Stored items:
------------------------
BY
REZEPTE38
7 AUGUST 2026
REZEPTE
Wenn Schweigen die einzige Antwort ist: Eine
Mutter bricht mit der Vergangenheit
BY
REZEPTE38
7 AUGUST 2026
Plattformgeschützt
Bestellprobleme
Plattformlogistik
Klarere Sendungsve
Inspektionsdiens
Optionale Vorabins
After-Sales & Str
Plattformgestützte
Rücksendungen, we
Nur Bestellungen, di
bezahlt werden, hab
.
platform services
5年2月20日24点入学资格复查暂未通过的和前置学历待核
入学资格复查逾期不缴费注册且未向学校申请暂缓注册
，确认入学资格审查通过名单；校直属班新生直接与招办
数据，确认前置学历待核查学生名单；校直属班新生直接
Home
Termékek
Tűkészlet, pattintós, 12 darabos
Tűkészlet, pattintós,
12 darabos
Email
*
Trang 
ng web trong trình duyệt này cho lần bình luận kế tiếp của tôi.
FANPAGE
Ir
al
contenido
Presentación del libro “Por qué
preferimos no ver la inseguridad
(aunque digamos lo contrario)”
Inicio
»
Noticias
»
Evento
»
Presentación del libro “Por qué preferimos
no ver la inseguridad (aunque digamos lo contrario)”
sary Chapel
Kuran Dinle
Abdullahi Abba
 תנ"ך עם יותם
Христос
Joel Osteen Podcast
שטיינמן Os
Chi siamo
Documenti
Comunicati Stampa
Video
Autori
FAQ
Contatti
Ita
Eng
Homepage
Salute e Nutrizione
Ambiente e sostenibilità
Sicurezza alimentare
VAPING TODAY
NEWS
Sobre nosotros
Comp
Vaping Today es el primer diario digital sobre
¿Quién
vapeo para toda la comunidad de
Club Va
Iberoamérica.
------------------------
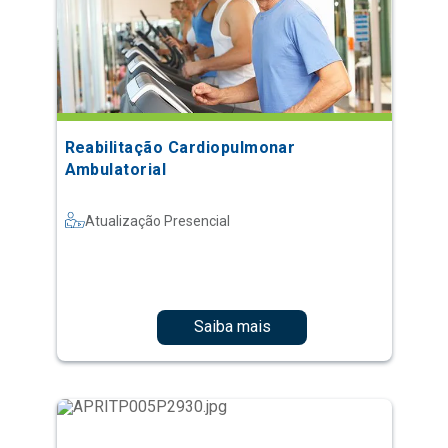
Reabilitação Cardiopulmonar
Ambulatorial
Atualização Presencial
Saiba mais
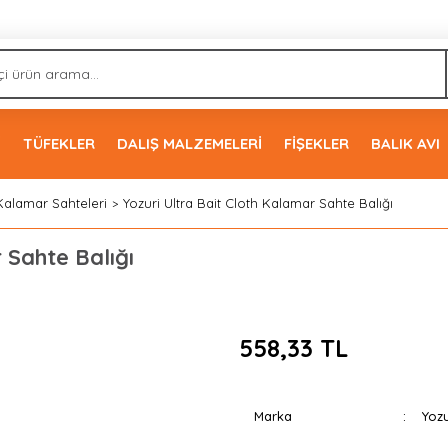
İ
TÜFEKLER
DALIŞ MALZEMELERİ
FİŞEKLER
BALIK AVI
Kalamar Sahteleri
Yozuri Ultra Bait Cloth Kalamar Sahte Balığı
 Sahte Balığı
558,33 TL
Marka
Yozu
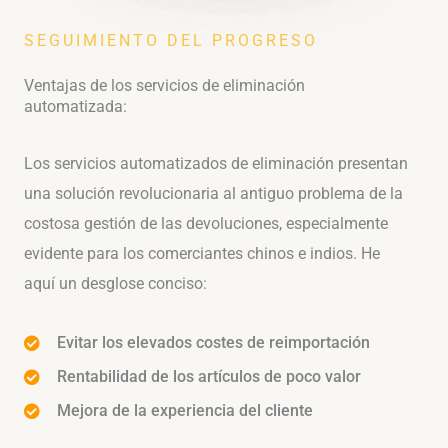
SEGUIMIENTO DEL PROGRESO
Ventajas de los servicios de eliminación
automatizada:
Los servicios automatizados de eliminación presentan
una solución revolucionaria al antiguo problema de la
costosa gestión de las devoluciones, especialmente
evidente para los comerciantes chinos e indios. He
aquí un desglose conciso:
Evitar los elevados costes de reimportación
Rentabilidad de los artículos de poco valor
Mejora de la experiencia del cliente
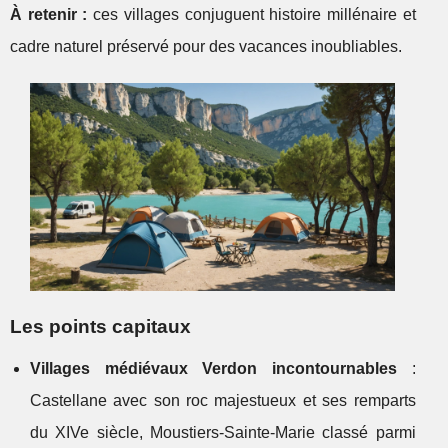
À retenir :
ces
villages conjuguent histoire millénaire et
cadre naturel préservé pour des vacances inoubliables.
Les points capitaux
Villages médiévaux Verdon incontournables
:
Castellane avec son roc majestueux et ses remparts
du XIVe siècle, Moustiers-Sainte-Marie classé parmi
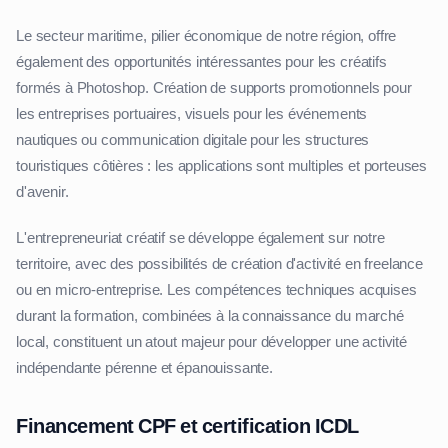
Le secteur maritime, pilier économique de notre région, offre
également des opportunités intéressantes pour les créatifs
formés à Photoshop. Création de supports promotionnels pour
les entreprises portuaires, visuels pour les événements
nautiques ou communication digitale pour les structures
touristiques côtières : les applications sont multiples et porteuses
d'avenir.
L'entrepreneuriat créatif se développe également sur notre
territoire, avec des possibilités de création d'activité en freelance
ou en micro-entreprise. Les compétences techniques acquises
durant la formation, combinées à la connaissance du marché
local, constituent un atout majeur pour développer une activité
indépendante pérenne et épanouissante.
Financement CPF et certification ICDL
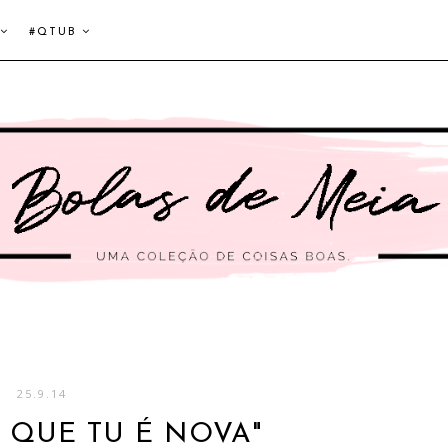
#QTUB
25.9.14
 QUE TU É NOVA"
------------------------
▸ **About this exercise**
In the records shown above, how many lines include the word "notre"? Answer with the number only.

▸ **Response area**
2